Mi aspettavo che mio cugino avrebbe riso o comunque detto che il mio inconscio faceva solo strani scherzi, invece mi rispose, serissimo:

“Come, non te lo ricordi? È accaduto davvero. Tu avevi nove anni e io otto, e io avevo sentito parlare da mia madre di un castello poco lontano da qui in cui le leggende del posto volevano che vivessero gli spiriti. Allora avevamo organizzato una spedizione per esplorarlo, proprio con la

torcia e le maschere, che abbiamo indossato per non farci riconoscere dagli spiriti. Poi ci siamo presi paura e non ci siamo più tornati… Proprio non te lo ricordi?”.

Sì, me lo ricordai. Mi riaffiorò tutto quanto alla mente: era un assolato giorno di luglio dell’anno 1982 e io e Paolo, bambini curiosi, volevamo scoprire cosa c’era veramente nel castello che stava dopo il bosco e i campi, in cui si narrava abitassero gli spiriti, e soprattutto il fantasma di una donna tenuta prigioniera lì dentro e uccisa dal suo rapitore, per un’atmosfera da “Barbablù”. La nostra spedizione doveva restare segreta, ma prima di avviarci chiedemmo consiglio alla fidatissima nonna.

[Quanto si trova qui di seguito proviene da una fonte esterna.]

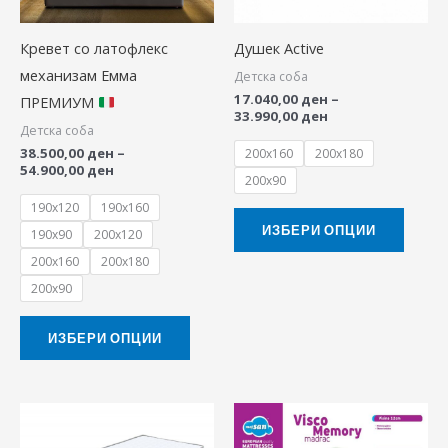
The
The
Кревет со латофлекс
Душек Active
options
option
механизам Емма
Детска соба
may
may
17.040,00
ден
–
ПРЕМИУМ
be
be
33.990,00
ден
Детска соба
chosen
chose
38.500,00
ден
–
200x160
200x180
on
on
54.900,00
ден
200x90
the
the
190x120
190x160
product
produ
ИЗБЕРИ ОПЦИИ
190x90
200x120
page
page
200x160
200x180
200x90
ИЗБЕРИ ОПЦИИ
This
product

“Farete meglio”, ci disse lei, “a mettervi delle maschere. Dovete sapere che gli spiriti non vogliono mai essere disturbati, e se hanno da dirci qualcosa sono loro a manifestarsi a noi. Se li si vuole chiamare per vederli bisogna per forza indossare delle maschere perché sennò loro, arrabbiati, un giorno esatto dopo essere stati chiamati, andranno dalla persona che li ha disturbati e la prenderanno con sé per sempre. Se invece si ha la maschera, gli spiriti saranno costretti a farsi vedere e non potranno tornare a prendere chi li ha cercati, perché non sanno chi è. Ma fate attenzione: anche quando si è fuori dal castello bisogna portare le maschere, perché gli spiriti possono affacciarsi alle finestre e vedere in faccia i loro visitatori per scoprirne l’identità”.

Così la mattina ci avviammo armati di torce, maschere e scorte per il pranzo. Il cammino si rivelò più lungo del previsto: il bosco infatti era più vasto di quello che credevamo, e le scorte che ci eravamo presi finirono prima che fossimo a metà tragitto. Quando arrivammo al castello indossammo le maschere per non farci riconoscere dagli spiriti e, emozionantissimi, entrammo. Dentro era buio pesto in confronto alla luce che ci eravamo lasciati alle spalle ma riuscimmo a distinguere un lungo e alto corridoio con le pareti coperte da grandi specchi alla fine del quale due enormi scale a chiocciola, una per salire e l’altra per scendere, si intrecciavano. I nostri riflessi negli specchi ci inquietavano perché, sebbene le uniche persone presenti fossimo noi, ci facevano sentire osservati da migliaia di strane figure mascherate, così corremmo fuori spaventati dopo pochi minuti.

Tornai alla realtà.

“Sono soltanto storie che la nonna raccontava per spaventarci”, dissi a Paolo, ma non senza un tremolio nella voce. La donna che avevo sognato. Affacciata alla finestra. Chi stava guardando?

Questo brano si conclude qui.